━━━━━ PROVIDED DATA
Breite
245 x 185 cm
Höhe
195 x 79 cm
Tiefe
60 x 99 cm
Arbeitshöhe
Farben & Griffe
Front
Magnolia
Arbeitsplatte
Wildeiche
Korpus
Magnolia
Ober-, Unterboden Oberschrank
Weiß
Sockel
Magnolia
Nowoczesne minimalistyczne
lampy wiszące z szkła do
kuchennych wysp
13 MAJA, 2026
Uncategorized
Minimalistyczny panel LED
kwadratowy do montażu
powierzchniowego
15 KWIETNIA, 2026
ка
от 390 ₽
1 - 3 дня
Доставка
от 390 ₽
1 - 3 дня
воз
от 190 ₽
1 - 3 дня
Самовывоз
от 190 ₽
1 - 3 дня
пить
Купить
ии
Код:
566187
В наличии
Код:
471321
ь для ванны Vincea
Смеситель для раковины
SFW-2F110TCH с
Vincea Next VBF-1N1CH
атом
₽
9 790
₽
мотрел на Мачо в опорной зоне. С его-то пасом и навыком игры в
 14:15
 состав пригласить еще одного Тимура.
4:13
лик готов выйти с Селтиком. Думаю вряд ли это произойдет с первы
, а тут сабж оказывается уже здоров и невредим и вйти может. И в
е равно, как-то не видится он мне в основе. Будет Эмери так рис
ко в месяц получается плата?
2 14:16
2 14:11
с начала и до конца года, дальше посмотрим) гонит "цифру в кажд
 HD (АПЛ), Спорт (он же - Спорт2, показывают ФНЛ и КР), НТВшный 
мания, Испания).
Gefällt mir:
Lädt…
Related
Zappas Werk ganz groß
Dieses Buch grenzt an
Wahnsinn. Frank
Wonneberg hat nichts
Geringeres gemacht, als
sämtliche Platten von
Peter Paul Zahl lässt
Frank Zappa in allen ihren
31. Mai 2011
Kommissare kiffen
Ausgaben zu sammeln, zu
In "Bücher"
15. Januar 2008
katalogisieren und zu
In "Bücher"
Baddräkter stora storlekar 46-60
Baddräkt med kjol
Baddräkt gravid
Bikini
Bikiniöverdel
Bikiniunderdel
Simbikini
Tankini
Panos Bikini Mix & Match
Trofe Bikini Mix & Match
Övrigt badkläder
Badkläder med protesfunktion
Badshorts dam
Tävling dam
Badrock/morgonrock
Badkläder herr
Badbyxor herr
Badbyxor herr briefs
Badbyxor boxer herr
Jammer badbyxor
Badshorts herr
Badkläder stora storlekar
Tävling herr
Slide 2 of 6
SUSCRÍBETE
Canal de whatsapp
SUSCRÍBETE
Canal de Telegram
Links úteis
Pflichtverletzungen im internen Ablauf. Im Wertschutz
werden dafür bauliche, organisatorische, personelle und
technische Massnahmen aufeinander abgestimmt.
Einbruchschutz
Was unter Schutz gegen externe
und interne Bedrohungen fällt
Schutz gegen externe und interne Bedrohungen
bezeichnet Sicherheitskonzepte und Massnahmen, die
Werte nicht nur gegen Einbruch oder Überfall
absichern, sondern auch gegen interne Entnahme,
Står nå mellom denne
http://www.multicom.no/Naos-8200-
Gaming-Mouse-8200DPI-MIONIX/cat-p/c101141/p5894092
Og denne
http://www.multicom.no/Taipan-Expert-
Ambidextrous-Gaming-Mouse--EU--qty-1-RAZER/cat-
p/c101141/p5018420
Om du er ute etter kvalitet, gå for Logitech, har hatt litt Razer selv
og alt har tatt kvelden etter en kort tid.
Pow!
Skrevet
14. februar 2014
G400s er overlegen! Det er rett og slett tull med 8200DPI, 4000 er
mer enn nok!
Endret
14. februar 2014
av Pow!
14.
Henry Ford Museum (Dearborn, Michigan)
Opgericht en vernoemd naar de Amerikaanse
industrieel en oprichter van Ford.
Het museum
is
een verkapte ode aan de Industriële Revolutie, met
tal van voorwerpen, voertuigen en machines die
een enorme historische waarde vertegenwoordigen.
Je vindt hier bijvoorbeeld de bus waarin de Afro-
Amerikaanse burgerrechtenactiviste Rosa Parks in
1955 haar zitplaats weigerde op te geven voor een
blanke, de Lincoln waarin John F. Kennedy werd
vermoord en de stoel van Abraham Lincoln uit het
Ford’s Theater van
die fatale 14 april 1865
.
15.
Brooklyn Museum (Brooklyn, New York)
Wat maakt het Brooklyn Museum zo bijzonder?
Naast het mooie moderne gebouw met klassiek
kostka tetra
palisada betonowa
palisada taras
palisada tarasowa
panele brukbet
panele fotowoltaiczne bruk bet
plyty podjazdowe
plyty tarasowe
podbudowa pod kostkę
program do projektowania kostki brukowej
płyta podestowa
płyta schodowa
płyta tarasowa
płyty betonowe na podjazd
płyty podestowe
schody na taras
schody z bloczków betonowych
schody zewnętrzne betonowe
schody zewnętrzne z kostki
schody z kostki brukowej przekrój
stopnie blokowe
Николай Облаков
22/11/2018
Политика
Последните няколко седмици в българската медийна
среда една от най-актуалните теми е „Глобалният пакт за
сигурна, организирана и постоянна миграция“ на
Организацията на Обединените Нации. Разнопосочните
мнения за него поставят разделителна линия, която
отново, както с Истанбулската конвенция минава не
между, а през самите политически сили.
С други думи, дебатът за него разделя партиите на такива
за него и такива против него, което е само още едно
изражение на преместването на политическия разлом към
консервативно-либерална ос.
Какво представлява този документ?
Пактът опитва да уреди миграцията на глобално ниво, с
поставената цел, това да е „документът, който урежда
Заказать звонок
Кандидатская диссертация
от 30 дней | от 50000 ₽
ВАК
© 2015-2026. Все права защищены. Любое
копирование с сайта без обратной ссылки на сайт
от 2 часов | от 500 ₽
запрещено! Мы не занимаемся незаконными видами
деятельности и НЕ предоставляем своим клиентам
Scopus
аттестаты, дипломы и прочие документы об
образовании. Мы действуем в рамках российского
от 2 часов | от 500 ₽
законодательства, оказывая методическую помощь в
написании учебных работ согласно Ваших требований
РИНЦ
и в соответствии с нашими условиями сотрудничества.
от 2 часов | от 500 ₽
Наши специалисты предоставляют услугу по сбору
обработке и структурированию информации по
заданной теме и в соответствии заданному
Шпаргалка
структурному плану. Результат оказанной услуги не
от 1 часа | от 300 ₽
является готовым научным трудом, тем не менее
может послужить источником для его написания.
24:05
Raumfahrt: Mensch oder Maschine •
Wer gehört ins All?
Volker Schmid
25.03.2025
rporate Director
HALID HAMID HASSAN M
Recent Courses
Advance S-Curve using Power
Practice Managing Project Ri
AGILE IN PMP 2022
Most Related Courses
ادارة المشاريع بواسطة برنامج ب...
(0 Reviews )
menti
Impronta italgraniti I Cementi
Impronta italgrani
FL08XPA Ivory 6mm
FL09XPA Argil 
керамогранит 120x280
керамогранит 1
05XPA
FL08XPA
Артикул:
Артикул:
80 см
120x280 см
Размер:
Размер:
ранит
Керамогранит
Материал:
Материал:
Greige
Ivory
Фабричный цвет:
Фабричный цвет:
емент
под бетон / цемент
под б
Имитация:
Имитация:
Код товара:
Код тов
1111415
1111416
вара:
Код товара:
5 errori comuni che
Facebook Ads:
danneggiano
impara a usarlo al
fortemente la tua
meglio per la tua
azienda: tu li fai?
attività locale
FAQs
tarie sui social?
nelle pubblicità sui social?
━━━━━━━━━━
TASK STATEMENT:
In the records, which lines mention the word "brukowej"? Copy those lines.

OUTPUT FOR THIS TASK:
program do projektowania kostki brukowej
schody z kostki brukowej przekrój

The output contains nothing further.